This renderer emphasizes stacked feature maps and left-to-right progression.
It is especially useful for CNN-focused figures, publication graphics, and
teaching material that should resemble classic LeNet-style architecture
diagrams.
Parameters
----------
model : Any
Keras model instance to visualize.
LeNet view works best for sequential or mostly sequential models where
channel progression and stage-by-stage feature-map flow are the main
story.
to_file : str, optional
Path to save the rendered image. The image format is inferred from the
file extension.
The rendered ``PIL.Image`` is returned whether or not this value is
supplied. Use this when you want to save the figure and keep working
with the in-memory image.
min_xy : int, default=20
Minimum rendered width and height for a feature-map face in pixels.
This prevents small feature maps from becoming visually insignificant in
diagrams that also contain much larger spatial layers.
max_xy : int, default=220
Maximum rendered width and height for a feature-map face in pixels.
Use this to keep very large early feature maps from dominating the
overall composition.
scale_xy : float, default=4.0
Multiplier applied to feature-map width and height before clamping.
This is one of the main controls for the overall apparent scale of the
stacks in the figure.
type_ignore : sequence of type, optional
Layer classes to exclude from rendering.
This is useful for hiding utility layers that add noise to the diagram
without changing the main architectural story.
index_ignore : sequence of int, optional
Layer indices to exclude from rendering.
Use this when you need precise control over individual layers rather
than excluding every instance of a class.
color_map : mapping, optional
Mapping from layer class to broad style values such as ``fill`` and
``outline``.
This is the quickest way to define a consistent color language by layer
type. Use ``styles`` when you need per-layer overrides.
background_fill : Any, default='black'
Background color for the final image.
Dark backgrounds often work well in LeNet mode because they increase
contrast with the stacked feature maps and connectors.
padding : int, default=20
Outer padding around the full diagram in pixels.
Increase this when labels or wide stacks feel too close to the image
boundary.
layer_spacing : int, default=40
Horizontal spacing between successive stacks.
This is the main control for how compact or open the left-to-right flow
feels.
map_spacing : int, default=4
Offset between visible feature maps within a stack.

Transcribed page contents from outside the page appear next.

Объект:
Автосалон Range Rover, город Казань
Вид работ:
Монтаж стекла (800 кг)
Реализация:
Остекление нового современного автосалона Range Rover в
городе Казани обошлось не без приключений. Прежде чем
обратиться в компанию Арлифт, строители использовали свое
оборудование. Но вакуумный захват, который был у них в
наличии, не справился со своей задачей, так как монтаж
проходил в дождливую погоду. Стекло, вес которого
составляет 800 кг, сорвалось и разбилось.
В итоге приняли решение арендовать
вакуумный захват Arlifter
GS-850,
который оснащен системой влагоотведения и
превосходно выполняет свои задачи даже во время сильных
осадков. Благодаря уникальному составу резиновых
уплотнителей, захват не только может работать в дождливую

Larger values emphasize the layered stack effect. Smaller values create
a tighter and more compact look.
max_visual_channels : int, default=12
Maximum number of feature maps to draw for a single layer.
This keeps high-channel layers readable. Additional channels are still
represented conceptually, but they are not all drawn individually.
connector_fill : Any, default='gray'
Color used for connections between stacks.
Neutral connector colors are usually best because the stack fills and
labels already carry most of the semantic styling.
connector_width : int, default=1
Line width used for connections between stacks.
Increase this for large exported figures or diagrams intended for
presentation screens.
patch_fill : Any, default='#7db7ff'
Default fill color used for receptive-field or projection patches.
Patches help explain how one stack maps into the next. Choose a color
that remains visible against both the stack fill and the background.
patch_outline : Any, default='black'
Outline color used for receptive-field or projection patches.
A clear outline helps patches remain visible even when the fill color is
partially transparent.
patch_scale : float, default=1.0
Relative size multiplier applied to connector patches.
Increase this when patches should read more prominently. Reduce it when
they distract from the stacks themselves.
patch_alpha_on_image : int, default=140
Alpha value used when a patch is drawn over an embedded face image.
Lower values let the underlying image remain more visible. Higher values
make the patch read more strongly.
seed : int, optional
Seed used for deterministic placement of randomized patch elements.
Set this when you want repeated renders to remain visually consistent.
draw_connections : bool, default=True
If ``True``, draw connections between successive stacks.
Disable this when you want a cleaner figure that focuses only on the
stacks and labels.
draw_patches : bool, default=True
If ``True``, draw receptive-field and projection patches where
applicable.
Patches are often useful in explanatory figures, but turning them off
can simplify the diagram considerably.
font : PIL.ImageFont.ImageFont, optional
Font used for top and bottom labels.
A custom font is useful when the figure needs to match an existing
document or slide style.
font_color : Any, default='white'
Text color used for labels.
This should contrast clearly with ``background_fill`` and remain legible
against the rendered stacks.
top_label_callable : callable, optional
Callable receiving ``(layer, render_shape)`` and returning the label to
place above a stack.
This is the main hook for custom top annotations such as tensor sizes or
stage identifiers.
bottom_label_callable : callable, optional
Callable receiving ``(layer, render_shape)`` and returning the label to
place below a stack.
This is often used for layer names or layer types while the top label
communicates tensor shape.
top_label : bool, default=True
If ``True``, render top labels.
Disable this when the figure should stay compact or when only one label
position is needed.
bottom_label : bool, default=True
If ``True``, render bottom labels.
This is often paired with ``top_label`` to split different kinds of
information across two lines of annotation.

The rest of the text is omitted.